*** Begin section ***

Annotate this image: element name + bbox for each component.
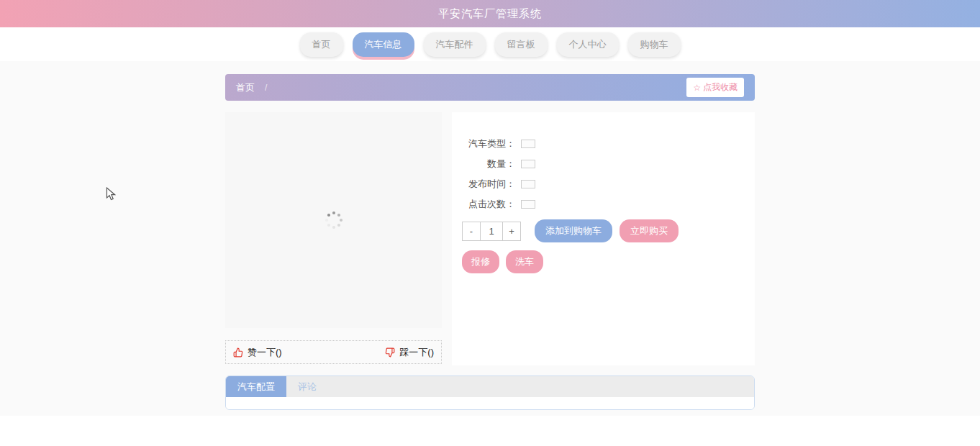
app-title: 平安汽车厂管理系统 (438, 7, 542, 21)
like-button[interactable]: 赞一下() (233, 346, 282, 359)
nav-item-car-info[interactable]: 汽车信息 (353, 32, 414, 57)
car-type-value (521, 140, 535, 148)
field-row-quantity: 数量： (462, 158, 740, 170)
stepper-decrease-button[interactable]: - (462, 222, 481, 241)
app-header: 平安汽车厂管理系统 (0, 0, 980, 27)
collect-button[interactable]: ☆ 点我收藏 (686, 78, 744, 97)
feedback-bar: 赞一下() 踩一下() (225, 340, 442, 364)
thumbs-up-icon (233, 347, 243, 358)
add-to-cart-button[interactable]: 添加到购物车 (535, 219, 612, 242)
detail-tabbar: 汽车配置 评论 (226, 376, 754, 397)
loading-spinner-icon (323, 209, 345, 231)
quantity-label: 数量： (462, 158, 515, 170)
quantity-stepper: - 1 + (462, 222, 521, 241)
detail-tab-content (226, 397, 754, 409)
nav-item-home[interactable]: 首页 (300, 32, 343, 57)
publish-time-value (521, 180, 535, 188)
main-area: 首页 / ☆ 点我收藏 (0, 61, 980, 416)
stepper-increase-button[interactable]: + (502, 222, 521, 241)
click-count-value (521, 200, 535, 209)
quantity-value (521, 160, 535, 168)
breadcrumb-home-link[interactable]: 首页 (236, 81, 255, 94)
dislike-label: 踩一下() (399, 346, 434, 359)
nav-item-car-parts[interactable]: 汽车配件 (424, 32, 486, 57)
product-image-placeholder (225, 112, 442, 328)
like-label: 赞一下() (248, 346, 282, 359)
page-footer (0, 416, 980, 446)
repair-button[interactable]: 报修 (462, 250, 499, 273)
main-nav: 首页 汽车信息 汽车配件 留言板 个人中心 购物车 (0, 27, 980, 61)
breadcrumb: 首页 / ☆ 点我收藏 (225, 74, 755, 101)
field-row-publish-time: 发布时间： (462, 178, 740, 191)
nav-item-personal-center[interactable]: 个人中心 (557, 32, 619, 57)
collect-button-label: 点我收藏 (703, 81, 738, 94)
nav-item-message-board[interactable]: 留言板 (495, 32, 548, 57)
publish-time-label: 发布时间： (462, 178, 515, 191)
click-count-label: 点击次数： (462, 198, 515, 211)
product-media-column: 赞一下() 踩一下() (225, 112, 442, 364)
field-row-click-count: 点击次数： (462, 198, 740, 211)
product-info-panel: 汽车类型： 数量： 发布时间： 点击次数： - (452, 112, 755, 365)
field-row-car-type: 汽车类型： (462, 137, 740, 150)
wash-button[interactable]: 洗车 (506, 250, 543, 273)
tab-car-config[interactable]: 汽车配置 (226, 376, 286, 397)
star-icon: ☆ (693, 83, 701, 93)
detail-section: 汽车配置 评论 (225, 376, 755, 410)
dislike-button[interactable]: 踩一下() (385, 346, 434, 359)
stepper-quantity-input[interactable]: 1 (480, 222, 503, 241)
car-type-label: 汽车类型： (462, 137, 515, 150)
buy-now-button[interactable]: 立即购买 (620, 219, 679, 242)
tab-comments[interactable]: 评论 (286, 376, 328, 397)
breadcrumb-separator: / (265, 83, 267, 93)
nav-item-shopping-cart[interactable]: 购物车 (628, 32, 681, 57)
thumbs-down-icon (385, 347, 395, 358)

*** End section ***

Problem to solve → Write out the entries word for word. Skip the pictures.

Result below →
Annotate this image: element name + bbox for each component.
app-title: 平安汽车厂管理系统 (438, 7, 542, 21)
like-button[interactable]: 赞一下() (233, 346, 282, 359)
nav-item-car-info[interactable]: 汽车信息 (353, 32, 414, 57)
car-type-value (521, 140, 535, 148)
field-row-quantity: 数量： (462, 158, 740, 170)
stepper-decrease-button[interactable]: - (462, 222, 481, 241)
app-header: 平安汽车厂管理系统 (0, 0, 980, 27)
collect-button[interactable]: ☆ 点我收藏 (686, 78, 744, 97)
feedback-bar: 赞一下() 踩一下() (225, 340, 442, 364)
thumbs-up-icon (233, 347, 243, 358)
add-to-cart-button[interactable]: 添加到购物车 (535, 219, 612, 242)
detail-tabbar: 汽车配置 评论 (226, 376, 754, 397)
loading-spinner-icon (323, 209, 345, 231)
quantity-label: 数量： (462, 158, 515, 170)
quantity-stepper: - 1 + (462, 222, 521, 241)
detail-tab-content (226, 397, 754, 409)
nav-item-home[interactable]: 首页 (300, 32, 343, 57)
publish-time-value (521, 180, 535, 188)
main-area: 首页 / ☆ 点我收藏 (0, 61, 980, 416)
stepper-increase-button[interactable]: + (502, 222, 521, 241)
click-count-value (521, 200, 535, 209)
quantity-value (521, 160, 535, 168)
breadcrumb-home-link[interactable]: 首页 (236, 81, 255, 94)
dislike-label: 踩一下() (399, 346, 434, 359)
nav-item-car-parts[interactable]: 汽车配件 (424, 32, 486, 57)
product-image-placeholder (225, 112, 442, 328)
like-label: 赞一下() (248, 346, 282, 359)
page-footer (0, 416, 980, 446)
repair-button[interactable]: 报修 (462, 250, 499, 273)
main-nav: 首页 汽车信息 汽车配件 留言板 个人中心 购物车 (0, 27, 980, 61)
breadcrumb: 首页 / ☆ 点我收藏 (225, 74, 755, 101)
field-row-publish-time: 发布时间： (462, 178, 740, 191)
nav-item-personal-center[interactable]: 个人中心 (557, 32, 619, 57)
collect-button-label: 点我收藏 (703, 81, 738, 94)
nav-item-message-board[interactable]: 留言板 (495, 32, 548, 57)
publish-time-label: 发布时间： (462, 178, 515, 191)
click-count-label: 点击次数： (462, 198, 515, 211)
product-media-column: 赞一下() 踩一下() (225, 112, 442, 364)
field-row-click-count: 点击次数： (462, 198, 740, 211)
product-info-panel: 汽车类型： 数量： 发布时间： 点击次数： - (452, 112, 755, 365)
field-row-car-type: 汽车类型： (462, 137, 740, 150)
wash-button[interactable]: 洗车 (506, 250, 543, 273)
tab-car-config[interactable]: 汽车配置 (226, 376, 286, 397)
star-icon: ☆ (693, 83, 701, 93)
detail-section: 汽车配置 评论 (225, 376, 755, 410)
dislike-button[interactable]: 踩一下() (385, 346, 434, 359)
stepper-quantity-input[interactable]: 1 (480, 222, 503, 241)
car-type-label: 汽车类型： (462, 137, 515, 150)
buy-now-button[interactable]: 立即购买 (620, 219, 679, 242)
tab-comments[interactable]: 评论 (286, 376, 328, 397)
breadcrumb-separator: / (265, 83, 267, 93)
nav-item-shopping-cart[interactable]: 购物车 (628, 32, 681, 57)
thumbs-down-icon (385, 347, 395, 358)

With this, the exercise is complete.